In Pigmentary Keratopathy, a Pugs normal eye has a crystal clear cornea with no signs of any impairment to his vision when you look into the inside of his eye. When the eye is mildly affected you will see grey discoloration and brown discoloration beginning at the inside of the cornea and see that it has progressed to the center of the cornea. In moderate to severe cases of pigmentary keratopathy your Pugs eye will show the extent of increased density of the pigment moving more towards the center of the cornea and the pupil will not be easy to see into the inside of the eye. This will ultimately impair his vision.
Pigmentary keratopathy has no treatment available to completely reverse this disease at this time. It is very hard to remove the pigment after it has covered the cornea. To prevent the pigment amount to decrease on the cornea and help it not to spread the use of two eye drops known as cyclosporine A (CSA) and tacrolimus are now available. These medications influence the way the immune system reacts on the surface of the eye. Changing the pigmentation of the cornea and how these medications are able to accomplish this, is still unknown. These medications have to be used for the entire life of your dog, or the pigmentation will get worse. Dry eye known as keratoconjunctivitis sicca or KCS will also benefit by these medications.

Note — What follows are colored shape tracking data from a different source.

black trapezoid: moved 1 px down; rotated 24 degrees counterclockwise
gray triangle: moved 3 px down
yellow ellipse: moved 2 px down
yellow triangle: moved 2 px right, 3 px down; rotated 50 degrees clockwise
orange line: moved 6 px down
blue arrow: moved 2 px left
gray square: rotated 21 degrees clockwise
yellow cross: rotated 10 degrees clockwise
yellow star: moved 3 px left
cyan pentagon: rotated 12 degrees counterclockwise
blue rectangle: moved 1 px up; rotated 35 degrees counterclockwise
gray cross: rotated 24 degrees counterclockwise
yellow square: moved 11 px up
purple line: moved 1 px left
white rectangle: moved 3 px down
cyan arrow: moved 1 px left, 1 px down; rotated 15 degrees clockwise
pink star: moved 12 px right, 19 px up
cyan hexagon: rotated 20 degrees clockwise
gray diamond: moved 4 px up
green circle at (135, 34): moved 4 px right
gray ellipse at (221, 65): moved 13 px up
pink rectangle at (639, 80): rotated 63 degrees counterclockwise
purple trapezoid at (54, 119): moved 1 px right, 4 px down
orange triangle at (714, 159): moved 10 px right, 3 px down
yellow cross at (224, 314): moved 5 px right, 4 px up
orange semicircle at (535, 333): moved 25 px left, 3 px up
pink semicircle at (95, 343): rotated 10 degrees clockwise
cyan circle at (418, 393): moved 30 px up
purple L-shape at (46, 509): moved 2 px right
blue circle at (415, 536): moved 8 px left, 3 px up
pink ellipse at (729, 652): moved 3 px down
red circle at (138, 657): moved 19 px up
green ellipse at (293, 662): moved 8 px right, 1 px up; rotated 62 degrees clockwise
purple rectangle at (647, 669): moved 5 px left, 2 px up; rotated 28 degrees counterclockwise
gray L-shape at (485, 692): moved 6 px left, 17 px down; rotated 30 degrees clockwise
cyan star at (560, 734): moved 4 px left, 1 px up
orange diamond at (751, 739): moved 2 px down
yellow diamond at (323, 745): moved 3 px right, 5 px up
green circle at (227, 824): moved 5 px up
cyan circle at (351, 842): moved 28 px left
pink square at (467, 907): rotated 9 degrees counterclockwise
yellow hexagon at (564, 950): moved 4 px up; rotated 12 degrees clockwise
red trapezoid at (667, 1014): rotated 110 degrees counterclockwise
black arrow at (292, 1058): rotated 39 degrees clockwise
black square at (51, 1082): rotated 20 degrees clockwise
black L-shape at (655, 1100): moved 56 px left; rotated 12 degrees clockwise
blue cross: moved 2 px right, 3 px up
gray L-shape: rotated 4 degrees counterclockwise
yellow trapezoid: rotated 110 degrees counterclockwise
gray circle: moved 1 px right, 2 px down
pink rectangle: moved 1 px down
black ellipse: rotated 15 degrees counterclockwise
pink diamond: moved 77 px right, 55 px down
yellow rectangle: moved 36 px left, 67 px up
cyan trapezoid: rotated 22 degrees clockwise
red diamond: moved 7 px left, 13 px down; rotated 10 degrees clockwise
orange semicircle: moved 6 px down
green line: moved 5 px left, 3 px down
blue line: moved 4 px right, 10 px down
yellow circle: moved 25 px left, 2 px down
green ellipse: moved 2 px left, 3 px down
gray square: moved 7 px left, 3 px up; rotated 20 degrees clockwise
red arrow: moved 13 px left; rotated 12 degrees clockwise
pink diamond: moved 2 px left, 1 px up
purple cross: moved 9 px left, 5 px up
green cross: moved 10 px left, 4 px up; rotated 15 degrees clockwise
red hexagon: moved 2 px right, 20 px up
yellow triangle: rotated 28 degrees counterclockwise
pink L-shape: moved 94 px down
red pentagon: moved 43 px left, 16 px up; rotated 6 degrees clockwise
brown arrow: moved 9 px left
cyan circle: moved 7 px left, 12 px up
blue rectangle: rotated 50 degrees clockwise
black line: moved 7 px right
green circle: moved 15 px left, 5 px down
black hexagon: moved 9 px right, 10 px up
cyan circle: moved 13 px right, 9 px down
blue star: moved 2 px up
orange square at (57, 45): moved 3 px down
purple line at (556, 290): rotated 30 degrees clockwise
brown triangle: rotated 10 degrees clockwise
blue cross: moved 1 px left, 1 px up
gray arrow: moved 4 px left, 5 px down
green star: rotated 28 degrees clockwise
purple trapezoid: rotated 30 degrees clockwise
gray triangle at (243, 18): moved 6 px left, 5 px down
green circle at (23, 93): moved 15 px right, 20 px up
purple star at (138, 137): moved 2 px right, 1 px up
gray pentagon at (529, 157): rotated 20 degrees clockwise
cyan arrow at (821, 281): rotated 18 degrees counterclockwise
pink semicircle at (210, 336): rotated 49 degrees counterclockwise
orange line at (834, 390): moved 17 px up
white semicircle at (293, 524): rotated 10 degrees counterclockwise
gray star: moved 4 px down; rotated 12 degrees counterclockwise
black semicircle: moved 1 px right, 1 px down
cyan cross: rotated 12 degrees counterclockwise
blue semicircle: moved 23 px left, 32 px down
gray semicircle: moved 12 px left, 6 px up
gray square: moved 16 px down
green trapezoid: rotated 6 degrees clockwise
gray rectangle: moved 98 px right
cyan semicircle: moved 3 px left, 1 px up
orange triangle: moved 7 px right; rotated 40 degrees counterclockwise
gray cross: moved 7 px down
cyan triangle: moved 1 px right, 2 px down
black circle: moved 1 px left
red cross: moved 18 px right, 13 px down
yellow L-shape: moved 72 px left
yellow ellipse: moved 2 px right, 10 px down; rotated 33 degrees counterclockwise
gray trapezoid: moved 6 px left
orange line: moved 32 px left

Steroids such as prednisolone or dexamethasone are medications that are also used for pigmentary keratopathy. The immune system is suppressed by steroids that are a different mechanism than tacrolimus or CSA. The use of steroids has been found to cause infections on the surface of the eye. The conjunctiva which is the white surface of the eye can be injected also with steroids.

The pigment can be removed by surgery, but it is not a long term solution since the pigment grows back. The inside of the lower eyelid that rubs on the surface of the eye can be altered surgically slowing down the growth of pigmentary keratopathy. Transection of the medical canthal ligament, modified Hotz-Celsus and medial canthoplasty are techniques used in surgery.